O que eu quero dizer é que, apesar da lei e das autoridades não destinarem aos pobres esta
ou aquela escola e de incentivarem o acesso ao ensino, são as diferentes condições de vida
das classes trabalhadoras e das elites que se encarregam de viabilizar e reproduzir a mesma
discriminação que a “igualdade de direitos”, prevista pela lei, diz querer corrigir. Como? Você
acha que isso é só “coisa do Brasil” ou de país subdesenvolvido?

Em qualquer sociedade baseada na exploração (mesmo que nos moldes do Estado do bem-
estar social), o fato de tratar com igualdade situações econômicas diferentes não elimina e sim
aumenta as desigualdades. Os dados que se referem aos crescentes níveis de pobreza e de
exclusão nos países do primeiro mundo estão em todos os jornais. Parece incrível, mas é a
pura realidade.

A segunda reflexão diz respeito à preocupação das classes dominantes com os valores e as
idéias que são ensinadas nas escolas. Não, não estou me referindo somente às aberrações que
lotam os livros e são uma verdadeira homenagem à submissão na medida em que apresentam
um modelo de cidadania que apenas fortalece a ordem atual. Estou falando, por exemplo, do
que reza a legislação do Texas (EUA) a respeito dos livros a serem usados nas escolas.
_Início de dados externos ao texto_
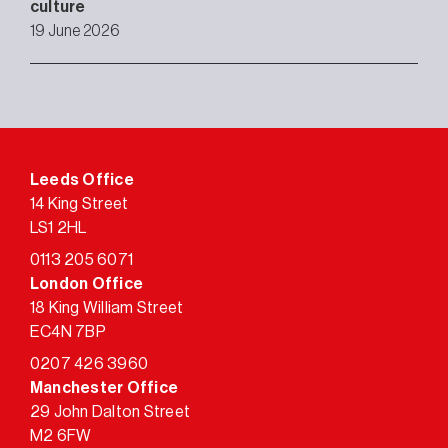
culture
19 June 2026
Leeds Office
14 King Street
LS1 2HL
0113 205 6071
London Office
18 King William Street
EC4N 7BP
0207 426 3960
Manchester Office
29 John Dalton Street
M2 6FW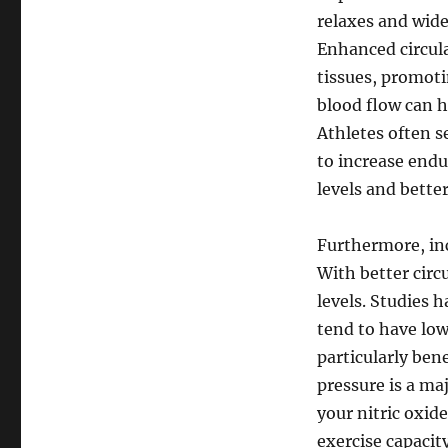
relaxes and wide
Enhanced circula
tissues, promoti
blood flow can h
Athletes often s
to increase endu
levels and bette
Furthermore, inc
With better circ
levels. Studies 
tend to have lowe
particularly ben
pressure is a ma
your nitric oxid
exercise capacit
Este
Estado que é parte de um país internacionalmente considerado como “a mais sólida
democracia do planeta”, prevê em suas leis que:
“O conteúdo do livro didático deve promover a cidadania e a compreensão das qualidades
essenciais e das vantagens do sistema de livre empresa, enfatizando o patriotismo e o respeito
pela autoridade constituída, promovendo o respeito pelos direitos individuais. Os livros didáticos
não devem incluir extratos ou obras que encorajem ou aprovem a desobediência civil, a agitação
social ou o desrespeito à lei, nem devem conter idéias que sirvam para o enfraquecimento da
autoridade ou que possam causar situações constrangedoras ou interferências na atmosfera de
aprendizado na sala de aula. Por fim, os livros didáticos não devem encorajar estilos de vida que
se afastem dos padrões geralmente aceitos na sociedade”.2 [2]

Até nas “melhores” sociedades a democracia dos tubarões, desculpe, do capital só funciona
bem quando tudo se mantém nos estreitos limites da sua ordem. Para bom entendedor... meia
palavra basta.

EMILIO GENNARI

2[2] Extraído de Apple M. W. e Oliver A “Indo para a direita - a educação e a formação de movimentos
conservadores” em: GENTILI P. (Org.) Pedagogia da Exclusão, pg. 279.